仓管刚吐出那句“你只是第十个”,孙悟空已经动了。
    他没再听。
    金箍棒一横,直接顶住那只从总仓门里伸出来的手腕。那手腕很硬,骨头像铁做的。可棒头一压,还是听见一声闷响。
    “老子管你第几个。”孙悟空冷笑,“先把门开了再说。”
    他手腕一翻,棒身顺势下沉。
    砰!
    总仓门口那只手被硬生生压回去,门缝里立刻传出一阵急促的锁链抖响。
    仓管脸色一变,抬手就要结印。
    陈凡眼疾手快,一步衝上去,黑帐本直接拍在他手背上。
    啪的一声。
    仓管手指一麻,印诀散了半截。
    “別急。”陈凡盯著他,“你刚才说我没入库。那正好,先拿你开箱。”
    仓管咬牙,肩膀一抖,整个人往后缩,像要往总仓门里退。可孙悟空哪会给他机会。
    “退?”猴子嗤了一声,“你往哪退。”
    他抡起金箍棒,照著仓管脚边那排黑箱就是一棍。
    轰!
    最前面那口黑箱整个炸开,木屑和黑漆碎片四散飞出。箱盖被掀到半空,重重砸在地上,发出一声脆裂。
    仓管眼角一跳,嘴唇都白了。
    “住手!”他声音都变了,“那是旧餵果人箱,里头不能乱碰!”
    “不能碰?”孙悟空脚下一踩,直接踏住箱沿,“你越这么说,俺老孙越想看看。”
    他把棒子往肩上一扛,抬脚再踹。
    第二口箱子跟著裂开。
    第三口,第四口。
    黑箱一排排被掀翻。箱盖撞箱身,响得一声接一声,像有人拿锤子在敲仓管的脑袋。
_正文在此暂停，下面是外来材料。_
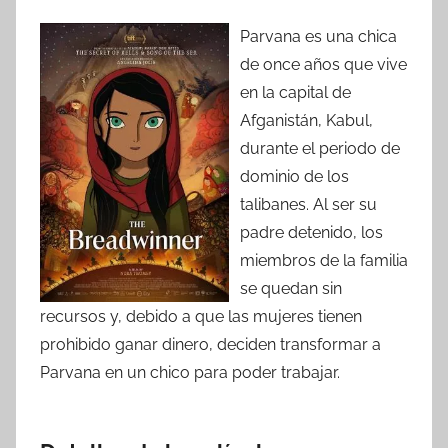
Parvana es una chica
de once años que vive
en la capital de
Afganistán, Kabul,
durante el periodo de
dominio de los
talibanes. Al ser su
padre detenido, los
miembros de la familia
se quedan sin
recursos y, debido a que las mujeres tienen
prohibido ganar dinero, deciden transformar a
Parvana en un chico para poder trabajar.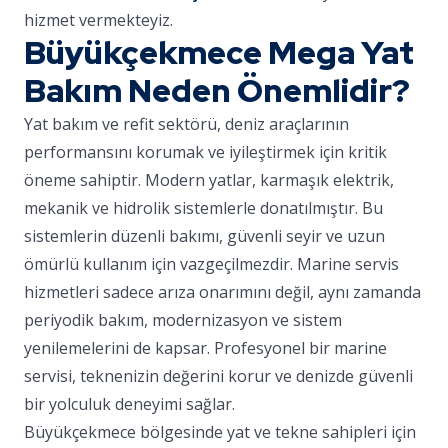
hizmet vermekteyiz.
Büyükçekmece Mega Yat
Bakım Neden Önemlidir?
Yat bakım ve refit sektörü, deniz araçlarının
performansını korumak ve iyileştirmek için kritik
öneme sahiptir. Modern yatlar, karmaşık elektrik,
mekanik ve hidrolik sistemlerle donatılmıştır. Bu
sistemlerin düzenli bakımı, güvenli seyir ve uzun
ömürlü kullanım için vazgeçilmezdir. Marine servis
hizmetleri sadece arıza onarımını değil, aynı zamanda
periyodik bakım, modernizasyon ve sistem
yenilemelerini de kapsar. Profesyonel bir marine
servisi, teknenizin değerini korur ve denizde güvenli
bir yolculuk deneyimi sağlar.
Büyükçekmece bölgesinde yat ve tekne sahipleri için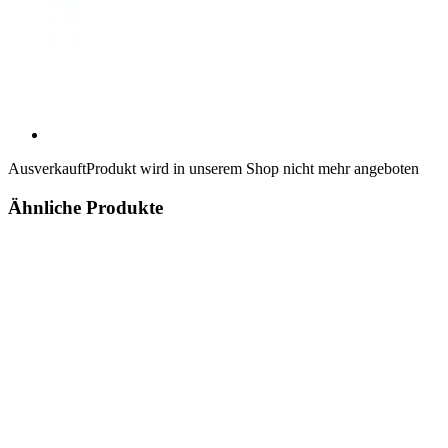
Ausverkauft
Produkt wird in unserem Shop nicht mehr angeboten
Ähnliche Produkte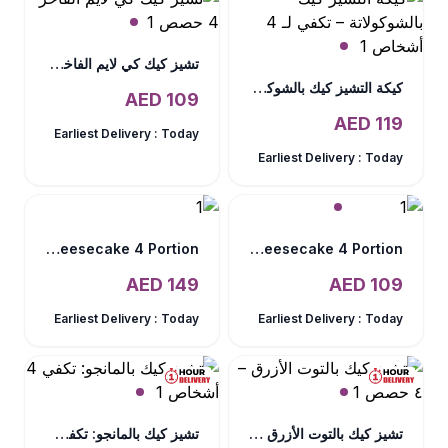
تشيز كيك كي لايم الفاخر – 4 حصص
كيكة التشيز كيك بالشوكولاتة – تكفي لـ 4 أشخاص
AED
109
AED
119
Earliest Delivery :
Today
Earliest Delivery :
Today
Ferrero Rocher Cheesecake 4 Portion
Salted Caramel Baked Cheesecake 4 Portion
AED
149
AED
109
Earliest Delivery :
Today
Earliest Delivery :
Today
تشيز كيك بالتوت الأزرق – ٤ حصص
تشيز كيك بالمانجو: تكفي 4 أشخاص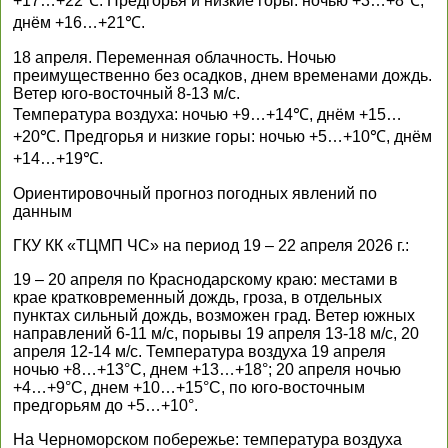
+17…+22℃. Предгорья и низкие горы: ночью +3…+8℃,
днём +16…+21℃.
18 апреля. Переменная облачность. Ночью
преимущественно без осадков, днем временами дождь.
Ветер юго-восточный 8-13 м/с.
Температура воздуха: ночью +9…+14℃, днём +15…
+20℃. Предгорья и низкие горы: ночью +5…+10℃, днём
+14…+19℃.
Ориентировочный прогноз погодных явлений по
данным
ГКУ КК «ТЦМП ЧС» на период 19 – 22 апреля 2026 г.:
19 – 20 апреля по Краснодарскому краю: местами в
крае кратковременный дождь, гроза, в отдельных
пунктах сильный дождь, возможен град. Ветер южных
направлений 6-11 м/с, порывы 19 апреля 13-18 м/с, 20
апреля 12-14 м/с. Температура воздуха 19 апреля
ночью +8…+13°С, днем +13…+18°; 20 апреля ночью
+4…+9°С, днем +10…+15°С, по юго-восточным
предгорьям до +5…+10°.
На Черноморском побережье: температура воздуха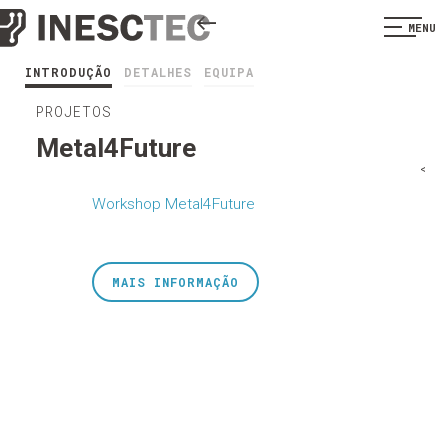
MENU
INTRODUÇÃO
DETALHES
EQUIPA
PROJETOS
Metal4Future
<
Workshop Metal4Future
MAIS INFORMAÇÃO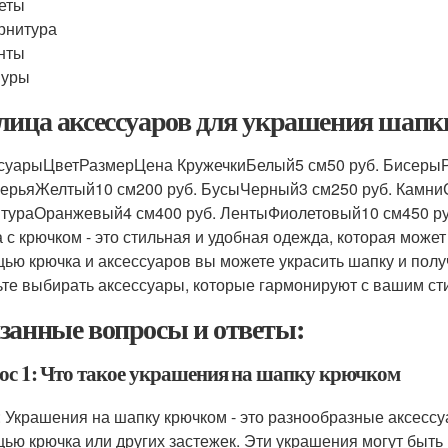
еты
рнитура
нты
уры
лица аксессуаров для украшения шапк
суарыЦветРазмерЦена КружечкиБелый5 см50 руб. БисерыР
ПерьяЖелтый10 см200 руб. БусыЧерный3 см250 руб. Камни
тураОранжевый4 см400 руб. ЛентыФиолетовый10 см450 ру
 с крючком - это стильная и удобная одежда, которая может 
ью крючка и аксессуаров вы можете украсить шапку и пол
ьте выбирать аксессуары, которые гармонируют с вашим ст
занные вопросы и ответы:
ос 1: Что такое украшения на шапку крючком
: Украшения на шапку крючком - это разнообразные аксессу
ью крючка или других застежек. Эти украшения могут быть 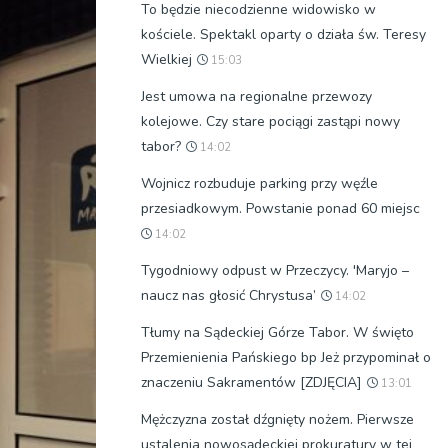
To będzie niecodzienne widowisko w
kościele. Spektakl oparty o działa św. Teresy
Wielkiej
15:03
Jest umowa na regionalne przewozy
kolejowe. Czy stare pociągi zastąpi nowy
tabor?
14:02
Wojnicz rozbuduje parking przy węźle
przesiadkowym. Powstanie ponad 60 miejsc
14:02
Tygodniowy odpust w Przeczycy. 'Maryjo –
naucz nas głosić Chrystusa’
14:02
Tłumy na Sądeckiej Górze Tabor. W święto
Przemienienia Pańskiego bp Jeż przypominał o
znaczeniu Sakramentów [ZDJĘCIA]
13:01
Mężczyzna został dźgnięty nożem. Pierwsze
ustalenia nowosądeckiej prokuratury w tej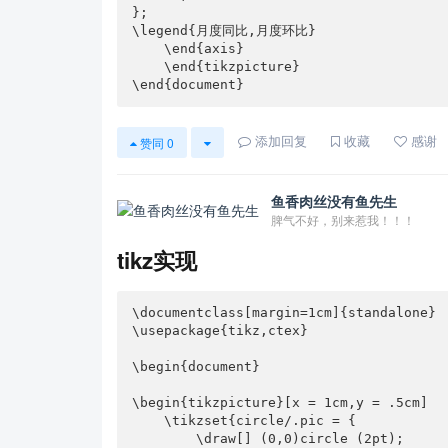
};

\legend{月度同比,月度环比}

    \end{axis} 

    \end{tikzpicture}

\end{document}
添加回复
收藏
感谢
赞同
0
鱼香肉丝没有鱼先生
脾气不好，别来惹我！！！
tikz实现
\documentclass[margin=1cm]{standalone}

\usepackage{tikz,ctex}

\begin{document}

\begin{tikzpicture}[x = 1cm,y = .5cm]

    \tikzset{circle/.pic = {

        \draw[] (0,0)circle (2pt);
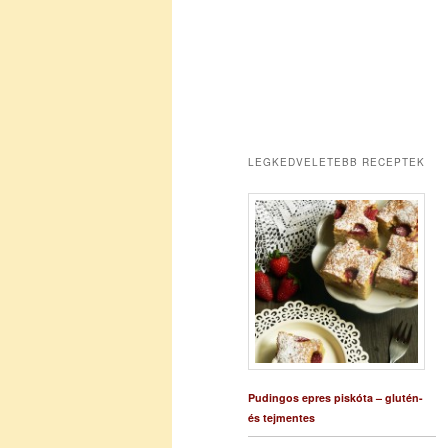
LEGKEDVELETEBB RECEPTEK
Pudingos epres piskóta – glutén-
és tejmentes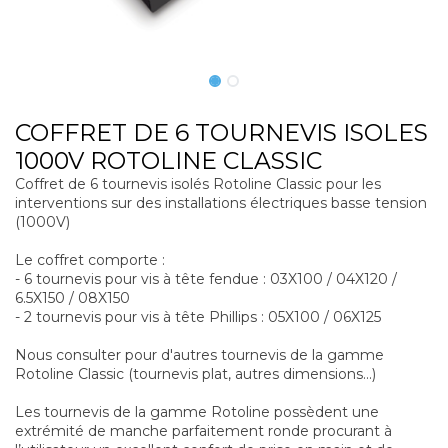
COFFRET DE 6 TOURNEVIS ISOLES
1000V ROTOLINE CLASSIC
Coffret de 6 tournevis isolés Rotoline Classic pour les
interventions sur des installations électriques basse tension
(1000V)
Le coffret comporte :
- 6 tournevis pour vis à tête fendue : 03X100 / 04X120 /
6.5X150 / 08X150
- 2 tournevis pour vis à tête Phillips : 05X100 / 06X125
Nous consulter pour d'autres tournevis de la gamme
Rotoline Classic (tournevis plat, autres dimensions...)
Les tournevis de la gamme Rotoline possèdent une
extrémité de manche parfaitement ronde procurant à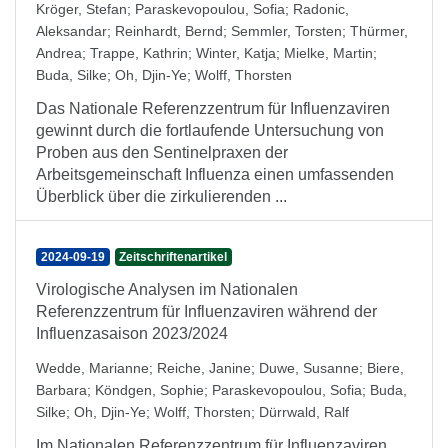
Kröger, Stefan
;
Paraskevopoulou, Sofia
;
Radonic,
Aleksandar
;
Reinhardt, Bernd
;
Semmler, Torsten
;
Thürmer,
Andrea
;
Trappe, Kathrin
;
Winter, Katja
;
Mielke, Martin
;
Buda, Silke
;
Oh, Djin-Ye
;
Wolff, Thorsten
Das Nationale Referenzzentrum für Influenzaviren
gewinnt durch die fortlaufende Untersuchung von
Proben aus den Sentinelpraxen der
Arbeitsgemeinschaft Influenza einen umfassenden
Überblick über die zirkulierenden ...
2024-09-19
Zeitschriftenartikel
Virologische Analysen im Nationalen
Referenzzentrum für Influenzaviren während der
Influenzasaison 2023/2024
Wedde, Marianne
;
Reiche, Janine
;
Duwe, Susanne
;
Biere,
Barbara
;
Köndgen, Sophie
;
Paraskevopoulou, Sofia
;
Buda,
Silke
;
Oh, Djin-Ye
;
Wolff, Thorsten
;
Dürrwald, Ralf
Im Nationalen Referenzzentrum für Influenzaviren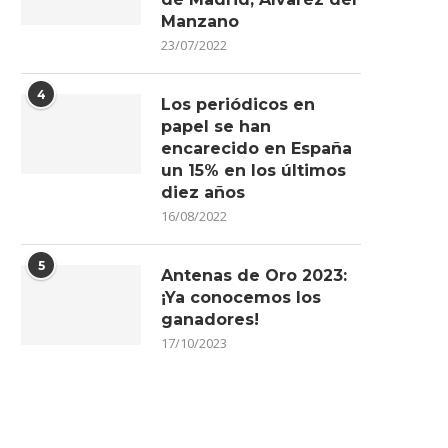
Manzano
23/07/2022
4
Los periódicos en
papel se han
encarecido en España
un 15% en los últimos
diez años
16/08/2022
5
Antenas de Oro 2023:
¡Ya conocemos los
ganadores!
17/10/2023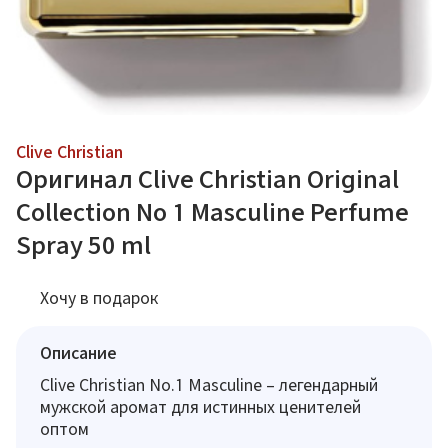
Clive Christian
Оригинал Clive Christian Original
Collection No 1 Masculine Perfume
Spray 50 ml
Хочу в подарок
Описание
Clive Christian No.1 Masculine – легендарный
мужской аромат для истинных ценителей
оптом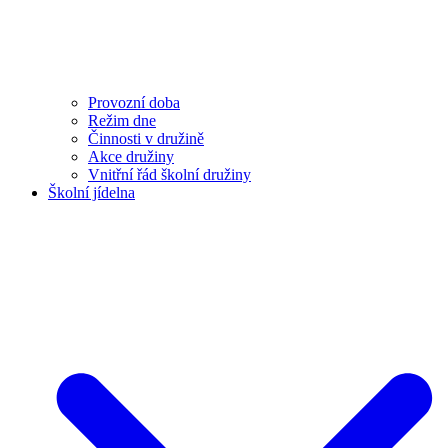
Provozní doba
Režim dne
Činnosti v družině
Akce družiny
Vnitřní řád školní družiny
Školní jídelna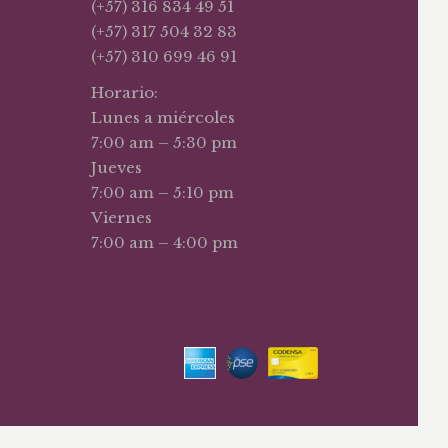
(+57) 316 834 49 51
(+57) 317 504 32 83
(+57) 310 699 46 91
Horario:
Lunes a miércoles
7:00 am – 5:30 pm
Jueves
7:00 am – 5:10 pm
Viernes
7:00 am – 4:00 pm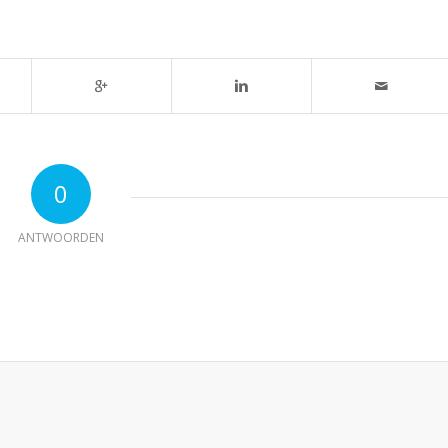
0
ANTWOORDEN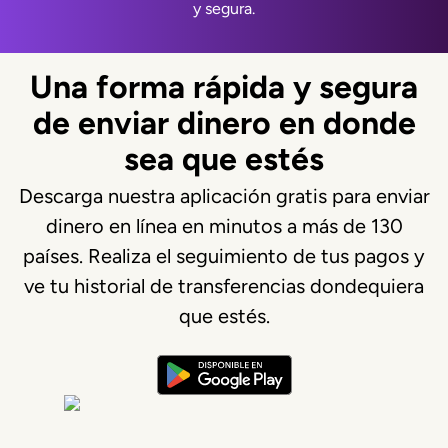
y segura.
Una forma rápida y segura
de enviar dinero en donde
sea que estés
Descarga nuestra aplicación gratis para enviar
dinero en línea en minutos a más de 130
países. Realiza el seguimiento de tus pagos y
ve tu historial de transferencias dondequiera
que estés.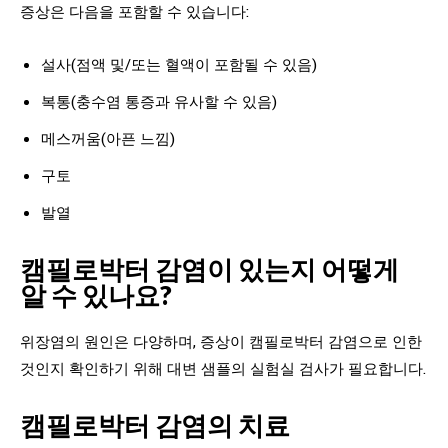
증상은 다음을 포함할 수 있습니다:
설사(점액 및/또는 혈액이 포함될 수 있음)
복통(충수염 통증과 유사할 수 있음)
메스꺼움(아픈 느낌)
구토
발열
캠필로박터 감염이 있는지 어떻게
알 수 있나요?
위장염의 원인은 다양하며, 증상이 캠필로박터 감염으로 인한
것인지 확인하기 위해 대변 샘플의 실험실 검사가 필요합니다.
캠필로박터 감염의 치료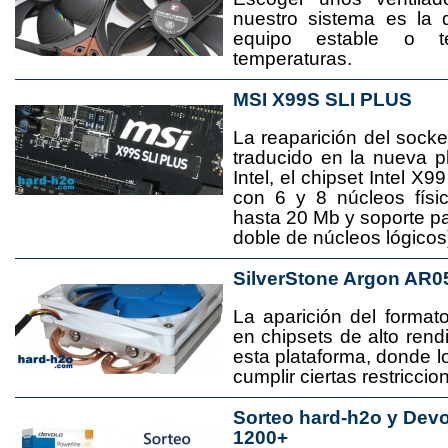
nuestro sistema es la 
equipo estable o t
temperaturas.
MSI X99S SLI PLUS
La reaparición del socke
traducido en la nueva 
Intel, el chipset Intel 
con 6 y 8 núcleos físi
hasta 20 Mb y soporte pa
doble de núcleos lógicos
SilverStone Argon AR0
La aparición del format
en chipsets de alto rend
esta plataforma, donde
cumplir ciertas restricci
Sorteo hard-h2o y Dev
1200+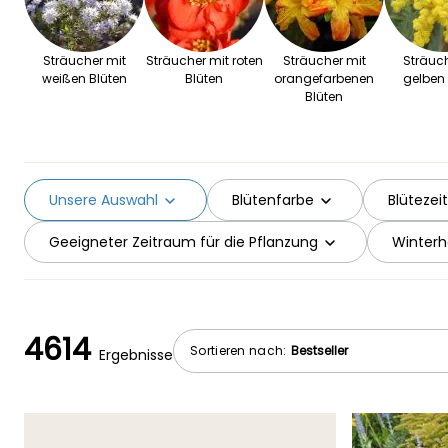
Sträucher mit
Sträucher mit roten
Sträucher mit
Sträuch
weißen Blüten
Blüten
orangefarbenen
gelben 
Blüten
Unsere Auswahl
Blütenfarbe
Blütezeit
Geeigneter Zeitraum für die Pflanzung
Winterh
4614
Sortieren nach:
Ergebnisse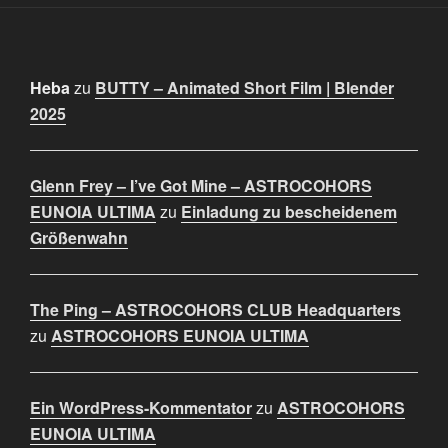
Heba
zu
BUTTY – Animated Short Film | Blender
2025
Glenn Frey – I’ve Got Mine – ASTROCOHORS
EUNOIA ULTIMA
zu
Einladung zu bescheidenem
Größenwahn
The Ping – ASTROCOHORS CLUB Headquarters
zu
ASTROCOHORS EUNOIA ULTIMA
Ein WordPress-Kommentator
zu
ASTROCOHORS
EUNOIA ULTIMA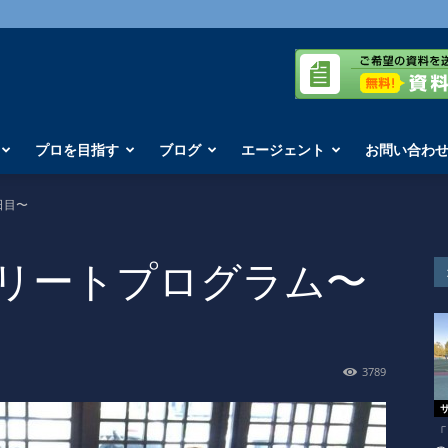
プロを目指す
ブログ
エージェント
お問い合わ
日目〜
 エリートプログラム〜
3789
「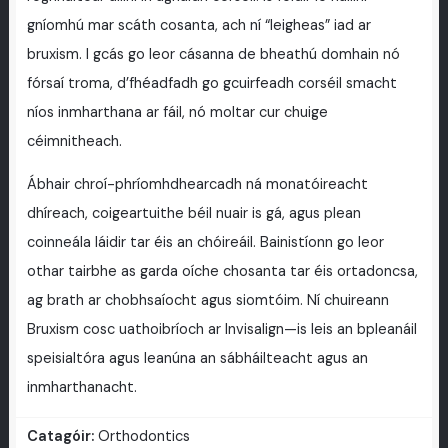
gníomhú mar scáth cosanta, ach ní “leigheas” iad ar
bruxism. I gcás go leor cásanna de bheathú domhain nó
fórsaí troma, d’fhéadfadh go gcuirfeadh corséil smacht
níos inmharthana ar fáil, nó moltar cur chuige
céimnitheach.
Ábhair chroí-phríomhdhearcadh ná monatóireacht
dhíreach, coigeartuithe béil nuair is gá, agus plean
coinneála láidir tar éis an chóireáil. Bainistíonn go leor
othar tairbhe as garda oíche chosanta tar éis ortadoncsa,
ag brath ar chobhsaíocht agus siomtóim. Ní chuireann
Bruxism cosc uathoibríoch ar Invisalign—is leis an bpleanáil
speisialtóra agus leanúna an sábháilteacht agus an
inmharthanacht.
Catagóir:
Orthodontics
    陈凡站在一旁,盯著箱里翻出来的东西,眉头越皱越紧。
    里面根本没有什么尸体。
    没有血,也没有骨头。
    最先滚出来的,是一截断开的黑环。
    那东西只有巴掌大,表面刻著细密的纹路,像是箍在什么圆器外面的束圈。它断口很整,像被硬生生扯裂。断面上还掛著一点灰白的旧痕,像长期磨出来的粉屑。
    孙悟空捡起来看了一眼,眼神一下沉了。
    “这玩意儿……”他用指节敲了敲,“像是锁脖子的。”
    陈凡接过来,手指在断口上蹭了下。
    凉。
    那种凉,不是铁的冷,是放太久的死沉。像这东西早就不该出现在这里,却硬被人塞了回来。
    箱底还有一条纸带。
    纸色发黄,边角捲起,薄得一碰就要碎。上面用细黑字写著一串旧诵条,字跡一行压一行,写得很整齐。
    陈凡扫了一眼,呼吸顿了顿。
    那不是经文。
    是一套重复的口令。
    “醒前闭口。”
    “果核清点。”
    “首醒者先记名。”
    “异常者,回收。”
    孙悟空把那条纸带拎起来,放到眼前晃了晃。
    “回收谁?”
    仓管嘴唇发抖,眼睛一直往地上躲。
    “別念。”他声音发虚,“那不是给你们看的。”
    “哦?”孙悟空把纸带往他脸前一送,“那是给谁看的?”
    仓管不答。
    陈凡已经蹲下身,从另一口箱底抽出一页折得发硬的纸。
    纸很厚,边缘有火烤过的焦黄痕跡。上面印著一张表。表头不长,只有几列字。
    【替换记录】
    【投放编號】
    【前身状態】
    【回收结果】
    陈凡手指停在表头上,心里猛地一沉。
    这种格式他太熟了。
    和黑帐本里那些人名后面的处理记录,一个路子。
    他往下扫。
    前几行已经发黑,像被墨汁泡过。中间有几处空白,像是故意没填完。可最下面那一行,字还新,墨色没褪乾净。
    孙悟空也凑了过来,棒头一歪,顶住那张纸。
    “念出来。”
    陈凡没吭声,直接把那行字读了出来。
    “【第九前身回收后,第九投放继续】。”
    这话一出口,仓区里像一下子静了。
    连远处那些还半裂著的黑箱,都像停了响。
    陈凡的指腹慢慢收紧,纸角被他捏出一道摺痕。
    “第九前身?”他抬头看仓管,“刚才那个开口的,是第九个?”
    仓管脸色难看,喉头动了两下。
    “我不知道。”
    “你不知道?”孙悟空直接笑了,“你在这守仓,你跟老子说不知道?”
    他一棒抽在仓管肩头。
    仓管整个人滚出去,后背砸到一口箱子上,撞得箱盖哐当一响。可他没敢还手,只是趴在地上,双手死死捂著头,像怕再听见什么。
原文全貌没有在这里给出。